Today’s Devotional
A man sits in his car in the driveway after work, engine off, hands still on the wheel. He has been there four minutes. Inside the house, dinner is almost ready and someone will ask how his day was, and he will say fine. He has been saying fine for weeks. The honest answer is longer and harder, and he is not sure anyone wants to hear it, including himself.
Most of us know that driveway. The pause before we go back to being the person everyone expects. The exhale we take alone because we have trained ourselves to believe that carrying things silently is the same as being strong. Psalm 62:8 says something so direct it almost feels rude: “Pour out your hearts to him.” Not organize your thoughts. Not present your case. Pour out. The verb is messy on purpose. David, who wrote this psalm, understood that what we hold inside does not stay contained forever. It leaks into short tempers, sleepless nights, the slow withdrawal from people who love us.
And then three words at the end that change everything: “God is our refuge.” A refuge is a place where you set things down, where composure is not required and performance has no audience. The pouring out is itself an act of trust, the first movement toward believing that someone can hold what you have been gripping with both hands. You do not have to arrive at God with your feelings sorted. You arrive with them spilling over, and he calls that faith.
Time to reflect
These questions ask for more than quick answers.
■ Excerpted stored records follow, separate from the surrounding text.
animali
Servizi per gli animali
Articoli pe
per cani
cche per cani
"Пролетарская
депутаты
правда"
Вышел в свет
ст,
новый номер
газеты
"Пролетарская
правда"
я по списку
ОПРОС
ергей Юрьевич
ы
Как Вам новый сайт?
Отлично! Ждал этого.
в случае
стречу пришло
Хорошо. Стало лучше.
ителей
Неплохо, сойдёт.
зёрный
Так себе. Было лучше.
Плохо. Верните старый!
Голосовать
Stay with the ones that press.
- What are you carrying right now that you have not said out loud to anyone, including God?
- When you imagine pouring out your heart honestly, what specific feeling makes you hesitate: fear of being too much, fear of losing control, or something else?
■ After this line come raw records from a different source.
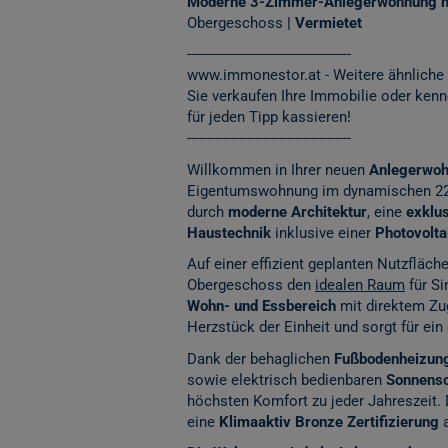
Moderne 3-Zimmer-Anlegerwohnung mi
Obergeschoss
| Vermietet
-----------------------------------------
www.immonestor.at
- Weitere ähnliche
Sie verkaufen Ihre Immobilie oder ken
für jeden Tipp kassieren!
-----------------------------------------
Willkommen in Ihrer neuen
Anlegerwo
Eigentumswohnung im dynamischen 22.
durch
moderne Architektur
, eine
exklu
Haustechnik
inklusive einer
Photovolt
Auf einer effizient geplanten Nutzfläch
Obergeschoss den
idealen Raum
für Si
Wohn- und Essbereich
mit direktem Z
Herzstück der Einheit und sorgt für ein
Dank der behaglichen
Fußbodenheizun
sowie elektrisch bedienbaren
Sonnensc
höchsten Komfort zu jeder Jahreszeit.
eine
Klimaaktiv Bronze Zertifizierung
- Who in your life has earned the right to hear your honest answer, and when did you last give them one?
- Where did you first learn that keeping things inside was the responsible thing to do?
Prayer Of The Day
God, I have been holding things tightly for longer than I can remember. I have mistaken silence for strength, and composure for faith. I do not even know how to begin saying what is real, because I have practiced the acceptable version for so long. Teach me that you are not waiting for me to have the right words. You are waiting for the honest ones. I want to trust you with the parts of my life I have not shown anyone. Give me the courage to set down what I have been carrying and to believe that your hands are steady enough to hold it. In Jesus’ name, we pray. Amen.
Strengthening Faith
Trust grows in small, deliberate acts of unclenching. These are ways to practice today.
- Read Psalm 62 in full, slowly. Notice how many times David returns to the word “rest.” Write down which line mirrors where you are right now.
- Identify one thing you have been carrying alone this week. Before the day ends, say it out loud, even if only to God in a room by yourself.
- The next time someone asks how you are, replace “fine” with one true sentence. It does not have to be dramatic. “I am tired” counts.
- Sit in silence for five minutes with your palms open on your knees. Do not pray words. Let the posture say what your mouth finds difficult.
- Think of someone you suspect is carrying something heavy alone. Send them a message that says only: “You do not have to have it together around me.”
- Tonight, before you sleep, name three things you have been gripping tightly. After each one, say: “I release this to you.”
Today Wisdom
Pouring out is the shape trust takes when it stops performing. Every honest word spoken to God is a hand unclenching, and what falls from the open palm was never yours to secure. The refuge was always closer than composure allowed you to notice.